The body always prefers homeostasis. If you try to burn fat, it’ll try to burn muscle first because it’s easier and “safer” from a survival perspective. As bodyfat gets less and less, the body wants to panic for survival and often tries to slow metabolism to compensate. A well-designed training and nutrition plan can outsmart this step. If your daily calories are too low, protein/aminos (in muscle form) are among the first to get burned. Basically, when it comes to bodybuilding, the body is a jerk.
Of course we know that having more muscle on your body is a good thing. It improves appearance, performance in the gym, and does increase the resting metabolic rate, but the key to fat loss is not “eat as few calories as possible.”

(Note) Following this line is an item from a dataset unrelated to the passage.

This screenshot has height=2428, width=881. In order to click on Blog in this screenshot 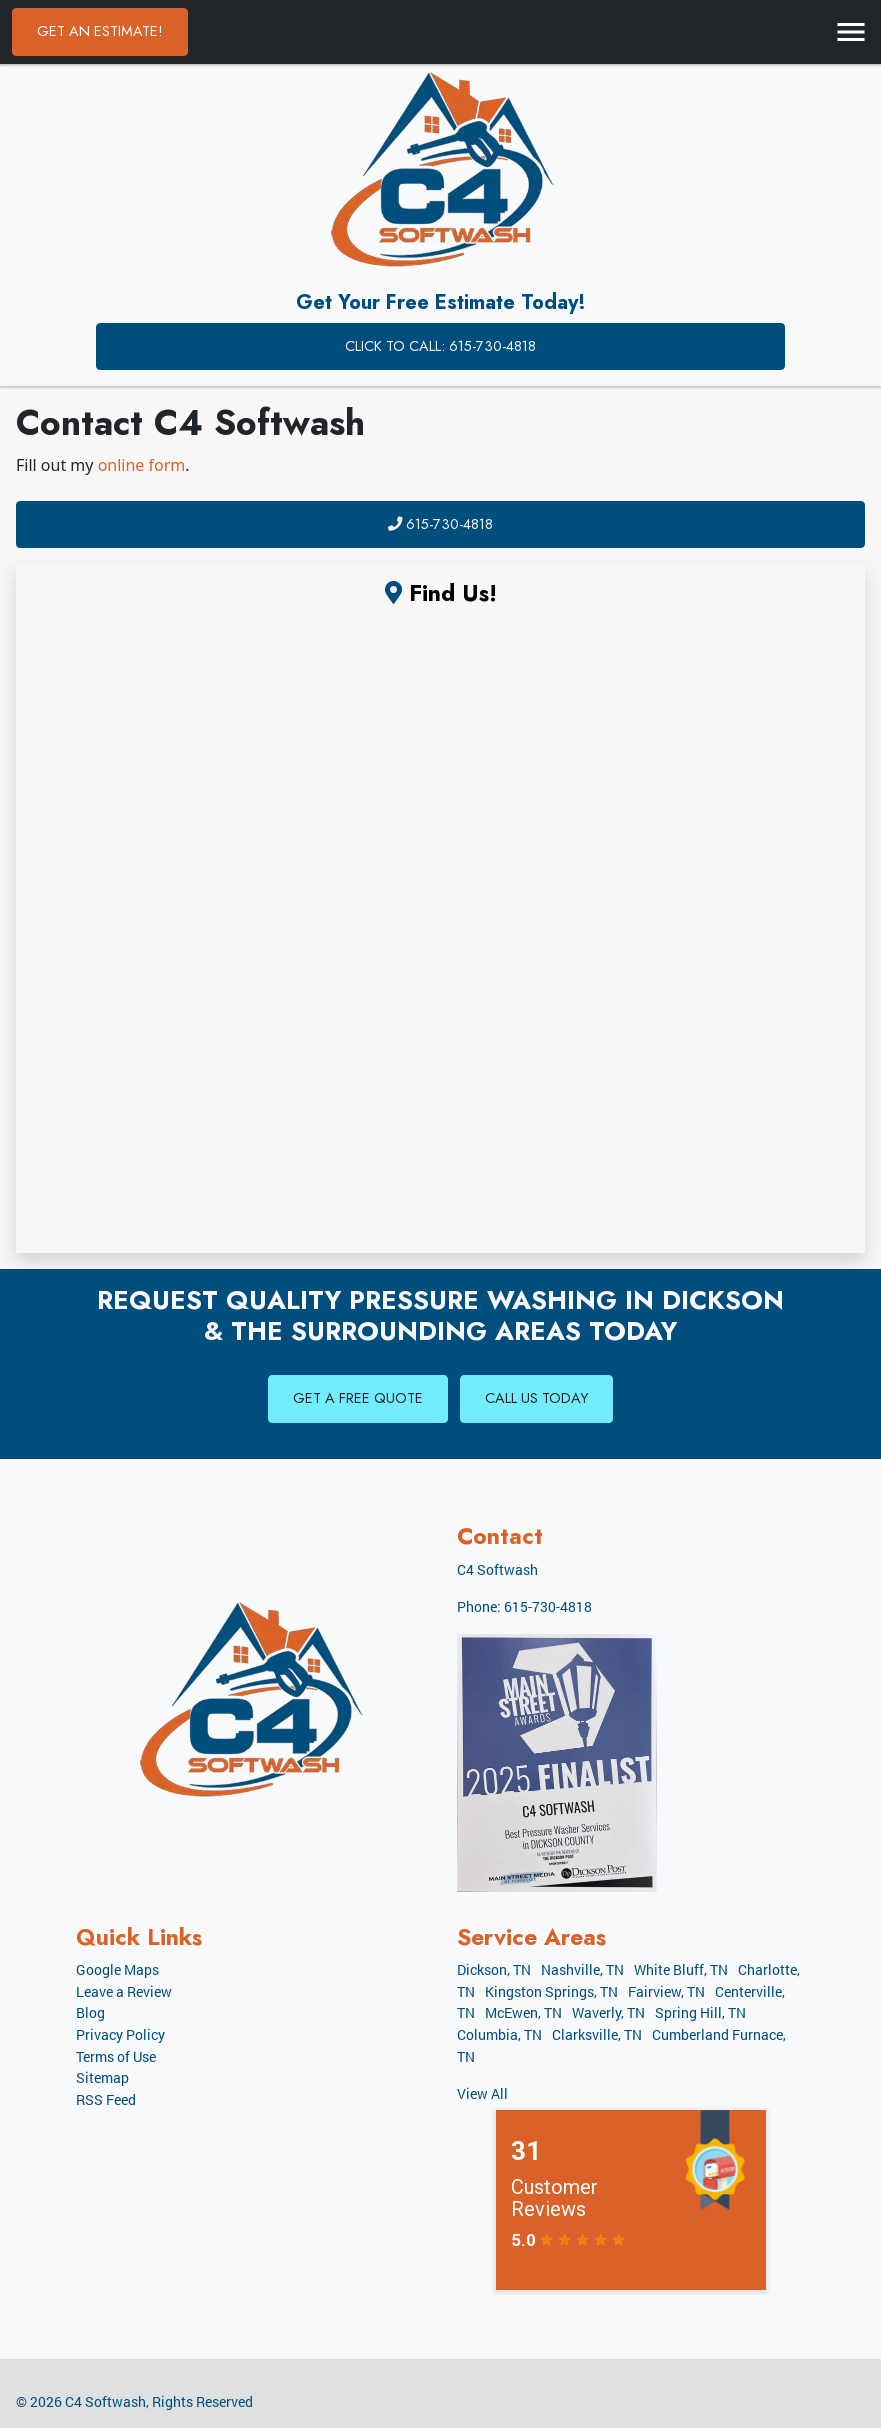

During a fat loss plan, you generally do need to adjust calories from week to week, if not sooner - sometimes lowering them, sometimes increasing them - depending on the rate of progress. Macro breakdown and training can both also influence the results, so it’s difficult if not impossible to look at any added muscle out of context.

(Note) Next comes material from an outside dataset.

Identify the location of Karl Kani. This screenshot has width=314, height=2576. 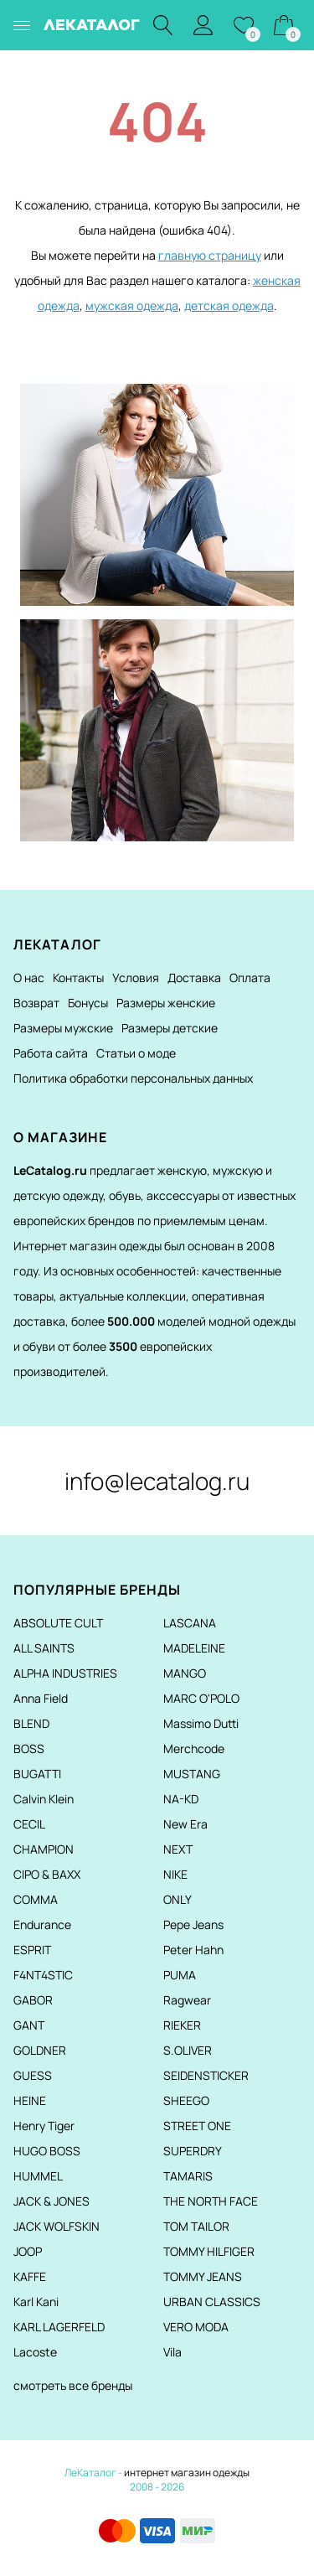 (36, 2302).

These articles talk a bit more about it, and other related issues, and might give you some better insight:
On a general note, Tony Robbins has a good quote about the non-need to understand certain complexities. To paraphrase, “I don’t know how electricity works, how it gets from the power plant to a lamp in my living room, but I’m always willing to trust that when I flip the light switch, the light will go on.”
Make sure you don’t get hung up on trying to figure out the intricacies of the human metabolism. It sounds like you had some great results from your fat loss plan (can you toss up pics? That’s gotta be a great transformation). I’d track back and double-check what you did (in training and nutrition) and, if you choose to go further, simply build upon those steps to continue seeing progress.